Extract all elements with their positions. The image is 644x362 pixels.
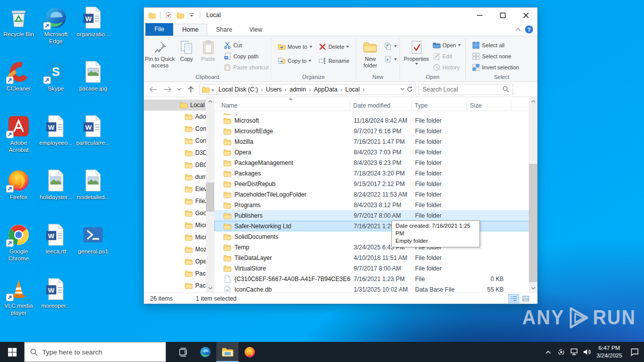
table-row-opera[interactable]: Opera 8/4/2023 7:03 PM File folder — [214, 147, 537, 157]
history-button[interactable]: History — [431, 62, 463, 73]
taskbar-clock[interactable]: 6:47 PM 3/24/2025 — [594, 344, 625, 359]
minimize-button[interactable] — [468, 8, 491, 23]
desktop-icon-pacase-jpg[interactable]: pacase.jpg — [74, 58, 112, 113]
taskbar-edge-icon[interactable] — [194, 342, 216, 362]
taskbar-firefox-icon[interactable] — [238, 342, 261, 362]
table-row-iconcache-db[interactable]: IconCache.db 1/31/2025 10:02 AM Data Bas… — [214, 284, 537, 293]
properties-button[interactable]: Properties — [403, 38, 431, 66]
breadcrumb-item-admin[interactable]: admin — [287, 86, 309, 93]
tree-scrollbar[interactable] — [206, 97, 214, 293]
desktop-icon-microsoft-edge[interactable]: Microsoft Edge — [37, 4, 74, 58]
new-item-button[interactable] — [383, 40, 398, 53]
new-folder-button[interactable]: New folder — [358, 38, 383, 69]
forward-button[interactable] — [162, 84, 173, 95]
tree-scrollbar-thumb[interactable] — [206, 183, 214, 212]
desktop-icon-google-chrome[interactable]: Google Chrome — [0, 221, 37, 276]
tree-item-elevate-6[interactable]: Elevate — [144, 183, 214, 195]
taskbar-file-explorer-icon[interactable] — [216, 342, 238, 362]
table-row-placeholdertilelogofolder[interactable]: PlaceholderTileLogoFolder 8/24/2022 11:5… — [214, 189, 537, 200]
refresh-icon[interactable] — [407, 86, 413, 93]
column-header-size[interactable]: Size — [467, 100, 511, 111]
table-row-temp[interactable]: Temp 3/24/2025 6:43 PM File folder — [214, 242, 537, 252]
table-row-packagemanagement[interactable]: PackageManagement 8/4/2023 6:23 PM File … — [214, 157, 537, 168]
desktop-icon-organizatio[interactable]: W organizatio... — [74, 4, 112, 58]
tree-item-dummy-5[interactable]: dummy — [144, 171, 214, 183]
tree-item-d3dsc-3[interactable]: D3DSC — [144, 147, 214, 159]
back-button[interactable] — [148, 84, 159, 95]
tab-file[interactable]: File — [145, 23, 173, 36]
desktop-icon-general-ps1[interactable]: general.ps1 — [74, 221, 112, 276]
table-row-c310c6ef-5667-4a0b-a41f-7b94ce3e69[interactable]: {C310C6EF-5667-4A0B-A41F-7B94CE3E69... 7… — [214, 274, 537, 284]
breadcrumb-item-local[interactable]: Local — [343, 86, 362, 93]
tree-item-comm-1[interactable]: Comm — [144, 123, 214, 135]
scroll-down-icon[interactable] — [206, 284, 214, 293]
address-field[interactable]: « Local Disk (C:) › Users › admin › AppD… — [199, 84, 416, 95]
breadcrumb-item-users[interactable]: Users — [263, 86, 284, 93]
table-row-publishers[interactable]: Publishers 9/7/2017 8:00 AM File folder — [214, 210, 537, 221]
table-row-mozilla[interactable]: Mozilla 7/16/2021 1:47 PM File folder — [214, 136, 537, 147]
table-row-microsoft[interactable]: Microsoft 11/18/2024 8:42 AM File folder — [214, 115, 537, 126]
desktop-icon-moreoper[interactable]: W moreoper... — [37, 276, 74, 330]
file-list-scrollbar[interactable] — [529, 97, 537, 293]
desktop-icon-particularre[interactable]: W particularre... — [74, 113, 112, 167]
tray-update-icon[interactable] — [554, 342, 568, 362]
desktop-icon-leeca-rtf[interactable]: W leeca.rtf — [37, 221, 74, 276]
delete-button[interactable]: Delete — [316, 40, 352, 54]
desktop-icon-skype[interactable]: S Skype — [37, 58, 74, 113]
new-folder-qat-icon[interactable] — [176, 11, 185, 20]
start-button[interactable] — [0, 342, 24, 362]
help-icon[interactable]: ? — [525, 25, 533, 34]
copy-to-button[interactable]: Copy to — [276, 54, 314, 68]
table-row-tiledatalayer[interactable]: TileDataLayer 4/10/2018 11:51 AM File fo… — [214, 252, 537, 263]
tree-item-micros-10[interactable]: Micros — [144, 231, 214, 243]
task-view-button[interactable] — [172, 342, 194, 362]
paste-button[interactable]: Paste — [197, 38, 219, 63]
tree-item-connec-2[interactable]: Connec — [144, 135, 214, 147]
tab-share[interactable]: Share — [207, 24, 240, 36]
scroll-down-icon[interactable] — [529, 284, 537, 293]
easy-access-button[interactable] — [383, 53, 398, 66]
invert-selection-button[interactable]: Invert selection — [470, 62, 521, 73]
tree-item-packag-14[interactable]: Packag — [144, 280, 214, 292]
up-button[interactable] — [185, 84, 196, 95]
tree-item-adobe-0[interactable]: Adobe — [144, 111, 214, 123]
tree-item-filezilla-7[interactable]: FileZilla — [144, 195, 214, 207]
tray-volume-icon[interactable] — [581, 342, 594, 362]
scroll-up-icon[interactable] — [529, 97, 537, 106]
column-header-name[interactable]: Name — [214, 100, 350, 111]
column-header-date-modified[interactable]: Date modified — [350, 100, 412, 111]
tab-home[interactable]: Home — [173, 24, 207, 36]
column-header-type[interactable]: Type — [412, 100, 467, 111]
pin-to-quick-access-button[interactable]: Pin to Quick access — [144, 38, 176, 69]
details-view-button[interactable] — [508, 294, 519, 303]
table-row-virtualstore[interactable]: VirtualStore 9/7/2017 8:00 AM File folde… — [214, 263, 537, 274]
scroll-up-icon[interactable] — [206, 97, 214, 106]
table-row-packages[interactable]: Packages 7/18/2024 3:20 PM File folder — [214, 168, 537, 178]
tray-network-icon[interactable] — [568, 342, 581, 362]
table-row-programs[interactable]: Programs 8/4/2023 8:12 PM File folder — [214, 200, 537, 210]
desktop-icon-rssdetailed[interactable]: rssdetailed... — [74, 167, 112, 221]
select-none-button[interactable]: Select none — [470, 51, 513, 62]
tree-item-dbg-4[interactable]: DBG — [144, 159, 214, 171]
desktop-icon-firefox[interactable]: Firefox — [0, 167, 37, 221]
open-button[interactable]: Open — [431, 40, 463, 51]
breadcrumb-item-appdata[interactable]: AppData — [311, 86, 340, 93]
copy-path-button[interactable]: Copy path — [221, 51, 271, 62]
desktop-icon-ccleaner[interactable]: CCleaner — [0, 58, 37, 113]
table-row-safer-networking-ltd[interactable]: Safer-Networking Ltd 7/16/2021 1:25 PM F… — [214, 221, 537, 231]
desktop-icon-vlc-media-player[interactable]: VLC media player — [0, 276, 37, 330]
taskbar-search-input[interactable]: Type here to search — [24, 342, 166, 362]
tree-item-mozilla-11[interactable]: Mozilla — [144, 243, 214, 255]
large-icons-view-button[interactable] — [520, 294, 531, 303]
copy-button[interactable]: Copy — [176, 38, 197, 63]
folder-icon[interactable] — [147, 11, 156, 20]
table-row-soliddocuments[interactable]: SolidDocuments File folder — [214, 231, 537, 242]
paste-shortcut-button[interactable]: Paste shortcut — [221, 62, 271, 73]
close-button[interactable] — [514, 8, 537, 23]
desktop-icon-holidaystor[interactable]: holidaystor... — [37, 167, 74, 221]
address-dropdown-chevron-icon[interactable] — [400, 88, 405, 90]
tray-chevron-up-icon[interactable] — [541, 342, 554, 362]
tree-item-google-8[interactable]: Google — [144, 207, 214, 219]
maximize-button[interactable] — [491, 8, 514, 23]
customize-qat-chevron-icon[interactable] — [187, 11, 196, 20]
· · · ·
### The task
Leave the pictures out and output the rest of the listing exactly.

### Response to this exercise
Extract all elements with their positions. The image is 644x362 pixels.
table-row-opera[interactable]: Opera 8/4/2023 7:03 PM File folder — [214, 147, 537, 157]
history-button[interactable]: History — [431, 62, 463, 73]
taskbar-clock[interactable]: 6:47 PM 3/24/2025 — [594, 344, 625, 359]
minimize-button[interactable] — [468, 8, 491, 23]
desktop-icon-pacase-jpg[interactable]: pacase.jpg — [74, 58, 112, 113]
taskbar-edge-icon[interactable] — [194, 342, 216, 362]
taskbar-firefox-icon[interactable] — [238, 342, 261, 362]
table-row-iconcache-db[interactable]: IconCache.db 1/31/2025 10:02 AM Data Bas… — [214, 284, 537, 293]
properties-button[interactable]: Properties — [403, 38, 431, 66]
breadcrumb-item-admin[interactable]: admin — [287, 86, 309, 93]
tree-scrollbar[interactable] — [206, 97, 214, 293]
desktop-icon-microsoft-edge[interactable]: Microsoft Edge — [37, 4, 74, 58]
new-item-button[interactable] — [383, 40, 398, 53]
new-folder-button[interactable]: New folder — [358, 38, 383, 69]
forward-button[interactable] — [162, 84, 173, 95]
tree-scrollbar-thumb[interactable] — [206, 183, 214, 212]
desktop-icon-google-chrome[interactable]: Google Chrome — [0, 221, 37, 276]
tree-item-elevate-6[interactable]: Elevate — [144, 183, 214, 195]
taskbar-file-explorer-icon[interactable] — [216, 342, 238, 362]
table-row-placeholdertilelogofolder[interactable]: PlaceholderTileLogoFolder 8/24/2022 11:5… — [214, 189, 537, 200]
refresh-icon[interactable] — [407, 86, 413, 93]
column-header-size[interactable]: Size — [467, 100, 511, 111]
table-row-temp[interactable]: Temp 3/24/2025 6:43 PM File folder — [214, 242, 537, 252]
table-row-packagemanagement[interactable]: PackageManagement 8/4/2023 6:23 PM File … — [214, 157, 537, 168]
desktop-icon-organizatio[interactable]: W organizatio... — [74, 4, 112, 58]
tree-item-dummy-5[interactable]: dummy — [144, 171, 214, 183]
tree-item-d3dsc-3[interactable]: D3DSC — [144, 147, 214, 159]
back-button[interactable] — [148, 84, 159, 95]
tab-file[interactable]: File — [145, 23, 173, 36]
desktop-icon-general-ps1[interactable]: general.ps1 — [74, 221, 112, 276]
table-row-c310c6ef-5667-4a0b-a41f-7b94ce3e69[interactable]: {C310C6EF-5667-4A0B-A41F-7B94CE3E69... 7… — [214, 274, 537, 284]
breadcrumb-item-local[interactable]: Local — [343, 86, 362, 93]
tree-item-comm-1[interactable]: Comm — [144, 123, 214, 135]
scroll-down-icon[interactable] — [206, 284, 214, 293]
address-field[interactable]: « Local Disk (C:) › Users › admin › AppD… — [199, 84, 416, 95]
breadcrumb-item-users[interactable]: Users — [263, 86, 284, 93]
table-row-publishers[interactable]: Publishers 9/7/2017 8:00 AM File folder — [214, 210, 537, 221]
table-row-mozilla[interactable]: Mozilla 7/16/2021 1:47 PM File folder — [214, 136, 537, 147]
table-row-microsoft[interactable]: Microsoft 11/18/2024 8:42 AM File folder — [214, 115, 537, 126]
desktop-icon-moreoper[interactable]: W moreoper... — [37, 276, 74, 330]
file-list-scrollbar[interactable] — [529, 97, 537, 293]
desktop-icon-particularre[interactable]: W particularre... — [74, 113, 112, 167]
tray-update-icon[interactable] — [554, 342, 568, 362]
desktop-icon-leeca-rtf[interactable]: W leeca.rtf — [37, 221, 74, 276]
delete-button[interactable]: Delete — [316, 40, 352, 54]
desktop-icon-skype[interactable]: S Skype — [37, 58, 74, 113]
new-folder-qat-icon[interactable] — [176, 11, 185, 20]
start-button[interactable] — [0, 342, 24, 362]
help-icon[interactable]: ? — [525, 25, 533, 34]
copy-to-button[interactable]: Copy to — [276, 54, 314, 68]
table-row-tiledatalayer[interactable]: TileDataLayer 4/10/2018 11:51 AM File fo… — [214, 252, 537, 263]
tree-item-micros-10[interactable]: Micros — [144, 231, 214, 243]
task-view-button[interactable] — [172, 342, 194, 362]
paste-button[interactable]: Paste — [197, 38, 219, 63]
tree-item-connec-2[interactable]: Connec — [144, 135, 214, 147]
tab-share[interactable]: Share — [207, 24, 240, 36]
scroll-down-icon[interactable] — [529, 284, 537, 293]
easy-access-button[interactable] — [383, 53, 398, 66]
invert-selection-button[interactable]: Invert selection — [470, 62, 521, 73]
tree-item-packag-14[interactable]: Packag — [144, 280, 214, 292]
up-button[interactable] — [185, 84, 196, 95]
tree-item-adobe-0[interactable]: Adobe — [144, 111, 214, 123]
tree-item-filezilla-7[interactable]: FileZilla — [144, 195, 214, 207]
tray-volume-icon[interactable] — [581, 342, 594, 362]
scroll-up-icon[interactable] — [529, 97, 537, 106]
column-header-name[interactable]: Name — [214, 100, 350, 111]
column-header-date-modified[interactable]: Date modified — [350, 100, 412, 111]
tab-home[interactable]: Home — [173, 24, 207, 36]
column-header-type[interactable]: Type — [412, 100, 467, 111]
pin-to-quick-access-button[interactable]: Pin to Quick access — [144, 38, 176, 69]
details-view-button[interactable] — [508, 294, 519, 303]
table-row-virtualstore[interactable]: VirtualStore 9/7/2017 8:00 AM File folde… — [214, 263, 537, 274]
scroll-up-icon[interactable] — [206, 97, 214, 106]
table-row-packages[interactable]: Packages 7/18/2024 3:20 PM File folder — [214, 168, 537, 178]
tray-network-icon[interactable] — [568, 342, 581, 362]
table-row-programs[interactable]: Programs 8/4/2023 8:12 PM File folder — [214, 200, 537, 210]
desktop-icon-rssdetailed[interactable]: rssdetailed... — [74, 167, 112, 221]
select-none-button[interactable]: Select none — [470, 51, 513, 62]
tree-item-dbg-4[interactable]: DBG — [144, 159, 214, 171]
desktop-icon-firefox[interactable]: Firefox — [0, 167, 37, 221]
open-button[interactable]: Open — [431, 40, 463, 51]
breadcrumb-item-appdata[interactable]: AppData — [311, 86, 340, 93]
copy-path-button[interactable]: Copy path — [221, 51, 271, 62]
desktop-icon-ccleaner[interactable]: CCleaner — [0, 58, 37, 113]
table-row-safer-networking-ltd[interactable]: Safer-Networking Ltd 7/16/2021 1:25 PM F… — [214, 221, 537, 231]
desktop-icon-vlc-media-player[interactable]: VLC media player — [0, 276, 37, 330]
taskbar-search-input[interactable]: Type here to search — [24, 342, 166, 362]
tree-item-mozilla-11[interactable]: Mozilla — [144, 243, 214, 255]
large-icons-view-button[interactable] — [520, 294, 531, 303]
copy-button[interactable]: Copy — [176, 38, 197, 63]
folder-icon[interactable] — [147, 11, 156, 20]
table-row-soliddocuments[interactable]: SolidDocuments File folder — [214, 231, 537, 242]
paste-shortcut-button[interactable]: Paste shortcut — [221, 62, 271, 73]
close-button[interactable] — [514, 8, 537, 23]
desktop-icon-holidaystor[interactable]: holidaystor... — [37, 167, 74, 221]
address-dropdown-chevron-icon[interactable] — [400, 88, 405, 90]
tray-chevron-up-icon[interactable] — [541, 342, 554, 362]
tree-item-google-8[interactable]: Google — [144, 207, 214, 219]
maximize-button[interactable] — [491, 8, 514, 23]
customize-qat-chevron-icon[interactable] — [187, 11, 196, 20]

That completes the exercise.